Adichie, igual que las mujeres de sus novelas, no pretende ser una heroína, una feminista modélica, sino una persona con todas sus debilidades e incoherencias, que comete errores y aprende de ellos, y que, sobre todo, no juzga. “Confío en que, si algo bueno sale de todo esto, haya más mujeres que se sientan menos avergonzadas de hablar sobre cómo han llegado a la maternidad por vías no tradicionales. Creo que hay mujeres que tienen bebés mediante gestación subrogada, o que adoptan bebés, que se esconden durante nueve meses porque nuestra sociedad es muy crítica, y no creo que eso sea bueno para nadie. Pero, ya sabes, mi hija y mis bebés son el mayor regalo que me han dado, así que no me arrepiento de nada”, dijo la autora nigeriana, que, lamentablemente, perdió a uno de sus gemelos el verano pasado, debido a una negligencia médica en un hospital de Lagos.
Como feminista que soy, creo que cada mujer puede hacer lo que le dé la gana para satisfacer su deseo de ser madre, siempre que no haya coerción o abuso de por medio. “¿Es un capricho de la clase acomodada tener un hijo mediante vientre de alquiler?” Sí. ¿Pero no lo es también tener dos casas, pasar las vacaciones en un país en vías de desarrollo, tener una asistenta del hogar filipina?

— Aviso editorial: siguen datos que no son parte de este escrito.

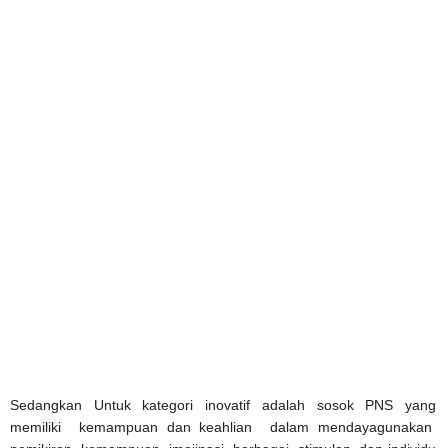
Sedangkan Untuk kategori inovatif adalah sosok PNS yang
memiliki kemampuan dan keahlian dalam mendayagunakan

En un mundo dominado por la inmediatez, la sobreabundancia de información y las falsas verdades, Adichie defiende la literatura de ficción como la única forma de narración honesta que nos queda.
“Hoy en día, existe una desconfianza cada vez mayor hacia el periodismo”, dice Adichie en una entrevista reciente para el Courier de la UNESCO. “Muchos aspectos del periodismo, como su objetividad y la veracidad de sus hechos, se han vuelto cuestionables. En este contexto, es más probable que la gente confíe en la ficción, porque no parte de un contexto político ni pretende ser exclusivamente factual”, añade. Según Adichie, la ficción tiene un poder único para transportarnos a las vidas y motivaciones de otras personas, además de tener capacidad para conmovernos. “Mientras que el periodismo nos cuenta lo que pasó, la ficción nos cuenta cómo se sintió. Y, como seres humanos, nos conmueve más cuando nuestras emociones se involucran en una historia”, concluye.